--- START ---

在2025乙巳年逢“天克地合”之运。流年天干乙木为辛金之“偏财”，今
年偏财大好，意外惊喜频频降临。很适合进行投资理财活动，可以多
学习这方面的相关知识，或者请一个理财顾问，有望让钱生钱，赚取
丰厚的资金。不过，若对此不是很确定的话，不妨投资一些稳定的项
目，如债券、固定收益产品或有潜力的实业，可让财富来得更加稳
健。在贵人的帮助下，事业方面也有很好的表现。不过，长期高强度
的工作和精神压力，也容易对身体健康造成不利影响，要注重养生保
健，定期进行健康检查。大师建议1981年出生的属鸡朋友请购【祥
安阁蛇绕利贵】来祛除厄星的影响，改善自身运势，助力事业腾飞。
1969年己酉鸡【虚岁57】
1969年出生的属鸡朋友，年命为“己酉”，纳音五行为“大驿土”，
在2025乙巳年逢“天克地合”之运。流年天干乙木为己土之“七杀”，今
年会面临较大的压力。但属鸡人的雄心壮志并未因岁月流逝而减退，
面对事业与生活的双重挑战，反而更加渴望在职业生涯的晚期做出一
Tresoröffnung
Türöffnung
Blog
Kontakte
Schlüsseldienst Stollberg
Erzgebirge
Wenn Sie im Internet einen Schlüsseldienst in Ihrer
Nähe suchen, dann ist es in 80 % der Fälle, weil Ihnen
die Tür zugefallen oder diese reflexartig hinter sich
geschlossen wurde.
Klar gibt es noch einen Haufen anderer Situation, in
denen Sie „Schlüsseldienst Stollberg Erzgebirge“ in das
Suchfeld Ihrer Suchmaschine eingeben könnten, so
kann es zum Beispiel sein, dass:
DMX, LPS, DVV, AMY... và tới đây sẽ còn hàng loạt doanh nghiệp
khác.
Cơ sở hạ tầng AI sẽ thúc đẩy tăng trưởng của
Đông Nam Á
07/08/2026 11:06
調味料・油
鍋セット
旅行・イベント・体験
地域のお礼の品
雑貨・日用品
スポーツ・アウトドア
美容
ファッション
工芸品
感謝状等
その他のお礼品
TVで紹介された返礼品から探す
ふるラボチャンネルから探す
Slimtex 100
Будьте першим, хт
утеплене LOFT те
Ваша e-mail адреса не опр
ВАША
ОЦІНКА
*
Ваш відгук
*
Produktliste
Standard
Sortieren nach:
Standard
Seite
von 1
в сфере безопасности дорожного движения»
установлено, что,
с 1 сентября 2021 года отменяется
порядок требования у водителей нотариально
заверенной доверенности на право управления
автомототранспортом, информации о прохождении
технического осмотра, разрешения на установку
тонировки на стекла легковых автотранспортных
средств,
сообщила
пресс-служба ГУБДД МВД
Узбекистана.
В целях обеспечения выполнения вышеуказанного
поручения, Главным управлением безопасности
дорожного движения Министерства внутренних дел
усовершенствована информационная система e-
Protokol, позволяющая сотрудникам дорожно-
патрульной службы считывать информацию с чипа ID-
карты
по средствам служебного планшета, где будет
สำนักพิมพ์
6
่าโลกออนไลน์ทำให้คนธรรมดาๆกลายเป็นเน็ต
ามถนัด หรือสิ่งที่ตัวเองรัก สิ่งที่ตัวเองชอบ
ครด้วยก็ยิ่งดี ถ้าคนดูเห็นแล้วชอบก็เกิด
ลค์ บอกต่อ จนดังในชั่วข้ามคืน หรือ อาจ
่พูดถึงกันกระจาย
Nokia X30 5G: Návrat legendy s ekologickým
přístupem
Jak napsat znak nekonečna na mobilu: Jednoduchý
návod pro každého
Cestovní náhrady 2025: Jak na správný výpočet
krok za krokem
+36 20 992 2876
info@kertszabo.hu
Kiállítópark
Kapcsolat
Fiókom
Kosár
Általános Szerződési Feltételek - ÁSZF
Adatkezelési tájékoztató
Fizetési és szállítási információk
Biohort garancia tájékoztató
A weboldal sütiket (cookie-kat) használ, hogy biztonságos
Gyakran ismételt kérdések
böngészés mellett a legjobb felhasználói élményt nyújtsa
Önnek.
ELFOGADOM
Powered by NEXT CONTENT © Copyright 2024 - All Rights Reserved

--- END ---

Count each line of the listing above that holds the string "движения", and state that count without anything added.

2